The personality spectrum represented by the B5 dimensions seems better fit the area of research on SWB. However, the advantages of the B5 over the HEXACO in predicting EWB might be particularly visible when one wants to use a wide spectrum of “normal” personality traits whose relationships with SWB are well established. On the other hand, when extraversion is of interest, the HEXACO model might be more useful because of a high predictive power of extraversion measured by the HEXACO questionnaires.

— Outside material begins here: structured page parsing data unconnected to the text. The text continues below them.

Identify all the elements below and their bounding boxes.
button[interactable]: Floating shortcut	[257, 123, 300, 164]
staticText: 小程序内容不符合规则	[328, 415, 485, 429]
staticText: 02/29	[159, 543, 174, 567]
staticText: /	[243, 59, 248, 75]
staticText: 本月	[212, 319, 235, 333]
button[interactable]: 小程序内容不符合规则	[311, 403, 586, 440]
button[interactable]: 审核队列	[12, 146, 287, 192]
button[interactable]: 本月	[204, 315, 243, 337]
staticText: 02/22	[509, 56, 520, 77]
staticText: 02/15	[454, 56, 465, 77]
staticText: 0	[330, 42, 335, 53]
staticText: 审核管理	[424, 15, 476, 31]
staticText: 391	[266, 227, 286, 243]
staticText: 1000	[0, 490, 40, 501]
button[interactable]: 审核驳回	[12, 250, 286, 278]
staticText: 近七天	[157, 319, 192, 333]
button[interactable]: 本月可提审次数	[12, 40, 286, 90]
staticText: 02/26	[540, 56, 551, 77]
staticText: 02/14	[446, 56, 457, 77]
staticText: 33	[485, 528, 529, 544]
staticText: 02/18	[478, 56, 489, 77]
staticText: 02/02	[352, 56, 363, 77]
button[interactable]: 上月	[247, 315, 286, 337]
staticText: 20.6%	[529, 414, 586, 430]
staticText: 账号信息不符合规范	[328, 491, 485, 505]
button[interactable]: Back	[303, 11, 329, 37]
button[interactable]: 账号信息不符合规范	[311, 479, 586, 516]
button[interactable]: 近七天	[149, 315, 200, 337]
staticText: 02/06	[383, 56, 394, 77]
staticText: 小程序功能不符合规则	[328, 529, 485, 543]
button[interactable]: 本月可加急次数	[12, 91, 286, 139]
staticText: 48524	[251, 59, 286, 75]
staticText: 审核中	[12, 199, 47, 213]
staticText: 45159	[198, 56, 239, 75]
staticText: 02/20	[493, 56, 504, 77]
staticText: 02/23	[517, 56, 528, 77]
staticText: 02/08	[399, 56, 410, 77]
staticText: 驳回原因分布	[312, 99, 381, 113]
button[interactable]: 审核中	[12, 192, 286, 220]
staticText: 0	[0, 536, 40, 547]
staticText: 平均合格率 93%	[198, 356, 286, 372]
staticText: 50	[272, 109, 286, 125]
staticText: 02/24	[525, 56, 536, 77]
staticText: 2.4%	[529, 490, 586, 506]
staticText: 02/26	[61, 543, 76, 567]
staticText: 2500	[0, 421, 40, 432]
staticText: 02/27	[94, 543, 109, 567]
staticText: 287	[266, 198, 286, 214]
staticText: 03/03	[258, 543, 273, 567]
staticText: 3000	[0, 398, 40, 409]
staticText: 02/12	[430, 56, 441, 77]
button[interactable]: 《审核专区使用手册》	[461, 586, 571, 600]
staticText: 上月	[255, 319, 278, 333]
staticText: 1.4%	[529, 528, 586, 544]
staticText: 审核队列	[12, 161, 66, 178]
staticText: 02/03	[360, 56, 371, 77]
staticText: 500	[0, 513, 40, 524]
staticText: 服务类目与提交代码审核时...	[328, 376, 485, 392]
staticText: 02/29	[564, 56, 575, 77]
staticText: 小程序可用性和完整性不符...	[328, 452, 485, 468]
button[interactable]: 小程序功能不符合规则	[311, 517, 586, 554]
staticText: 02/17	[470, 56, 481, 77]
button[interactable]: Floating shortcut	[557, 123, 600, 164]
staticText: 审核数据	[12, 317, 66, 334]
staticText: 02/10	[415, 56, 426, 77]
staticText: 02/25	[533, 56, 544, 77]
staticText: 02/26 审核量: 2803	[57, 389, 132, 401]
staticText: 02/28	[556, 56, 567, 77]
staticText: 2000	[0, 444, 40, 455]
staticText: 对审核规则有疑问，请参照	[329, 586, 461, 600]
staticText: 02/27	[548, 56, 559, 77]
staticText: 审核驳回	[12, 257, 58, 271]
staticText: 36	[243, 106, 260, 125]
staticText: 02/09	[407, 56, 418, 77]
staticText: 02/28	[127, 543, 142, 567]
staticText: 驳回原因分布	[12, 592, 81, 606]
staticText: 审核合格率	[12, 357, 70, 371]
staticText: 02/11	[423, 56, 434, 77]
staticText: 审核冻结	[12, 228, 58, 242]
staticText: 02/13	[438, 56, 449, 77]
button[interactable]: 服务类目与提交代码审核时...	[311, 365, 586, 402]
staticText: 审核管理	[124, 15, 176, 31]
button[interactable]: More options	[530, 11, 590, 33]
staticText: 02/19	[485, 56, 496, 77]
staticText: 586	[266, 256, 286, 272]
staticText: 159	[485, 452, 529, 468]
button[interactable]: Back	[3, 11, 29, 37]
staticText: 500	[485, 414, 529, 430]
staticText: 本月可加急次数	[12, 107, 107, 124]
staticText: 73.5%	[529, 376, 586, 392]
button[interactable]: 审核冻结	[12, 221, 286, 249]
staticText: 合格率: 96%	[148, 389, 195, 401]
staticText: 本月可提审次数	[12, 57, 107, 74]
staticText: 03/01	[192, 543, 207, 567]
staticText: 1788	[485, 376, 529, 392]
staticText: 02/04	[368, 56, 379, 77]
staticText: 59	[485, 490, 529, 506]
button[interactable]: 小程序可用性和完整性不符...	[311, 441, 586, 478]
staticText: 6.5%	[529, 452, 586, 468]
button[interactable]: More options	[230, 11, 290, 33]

Conclusions and Limitations

The B5 and the HEXACO personality models were compared in order to determine the value of each model in predicting momentary and stable EWB. The impact of the B5 model of personality in predicting EWB seems to be greater. However, both personality models added the unique variance to the prediction of EWB. Thus, each model was able to explain a portion of EWB variance which was not accounted for the other one. Researchers who consider including general personality traits in their research could also take into account the fact that the spectrum of personality traits represented by the B5 might be more useful because all the B5 factors emerged as significant predictors of momentary and stable EWB. When a short measure of general personality traits is needed and personality is not a primary subject of interest, the TIPI may be recommended as a good choice in EWB research.

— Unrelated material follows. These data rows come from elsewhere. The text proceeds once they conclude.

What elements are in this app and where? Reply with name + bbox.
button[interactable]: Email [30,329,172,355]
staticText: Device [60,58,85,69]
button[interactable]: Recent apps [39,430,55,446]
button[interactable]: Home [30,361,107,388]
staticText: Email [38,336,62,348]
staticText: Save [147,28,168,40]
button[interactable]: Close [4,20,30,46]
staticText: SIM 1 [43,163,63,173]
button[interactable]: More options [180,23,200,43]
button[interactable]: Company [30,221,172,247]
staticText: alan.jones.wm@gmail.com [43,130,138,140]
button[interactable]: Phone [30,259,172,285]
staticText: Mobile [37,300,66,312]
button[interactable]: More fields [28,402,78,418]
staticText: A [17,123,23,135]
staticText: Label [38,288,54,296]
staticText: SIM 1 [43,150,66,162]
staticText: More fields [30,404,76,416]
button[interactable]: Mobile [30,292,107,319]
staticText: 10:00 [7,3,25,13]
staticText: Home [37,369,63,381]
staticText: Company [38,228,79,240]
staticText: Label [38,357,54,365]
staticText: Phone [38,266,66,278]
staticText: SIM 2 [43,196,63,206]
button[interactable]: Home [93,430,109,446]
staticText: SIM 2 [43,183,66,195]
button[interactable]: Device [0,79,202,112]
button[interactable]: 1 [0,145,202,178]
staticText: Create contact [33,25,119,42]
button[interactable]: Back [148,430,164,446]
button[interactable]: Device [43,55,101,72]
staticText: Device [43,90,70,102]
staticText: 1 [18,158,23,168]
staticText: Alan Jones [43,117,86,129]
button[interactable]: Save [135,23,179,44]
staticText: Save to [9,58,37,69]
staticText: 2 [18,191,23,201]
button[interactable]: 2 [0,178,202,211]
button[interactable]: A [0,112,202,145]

The current study has some limitations connected with a sample used that was large enough but was composed primarily of relatively young and well-adjusted volunteers, which limits the generalizability of the results. The study depends on one-item self-report measures of mood, NA, and PA; thus, future research should use longer and more sophisticated measures of EWB to confirm our results. It could be also useful to compare directly other measures of the HEXACO (e.g., the IPIP HEXACO) and the B5 (e.g., the NEO-FFI) in relation to EWB, which is important because of the possible differences in results depending on the type of questionnaire used.

We suppose that the predictive advantages of the B5 over the HEXACO in the current study cannot be attributable to the differences in the lengths of the questionnaires used. Other studies have shown that the predictive advantage of one personality model as compared to another was not a result of any differences in the length of the scales (Ashton & Lee, 2007). On the other hand, we assessed the B5 traits using a well-validated but short measure, which earlier correlated with other variables less strongly than multi-item measures of the B5 (Gosling et al., 2003, p. 523). Thus, it is possible that a longer measure could provide even more meaningful arguments in favor of the B5 model (Credé et al., 2012).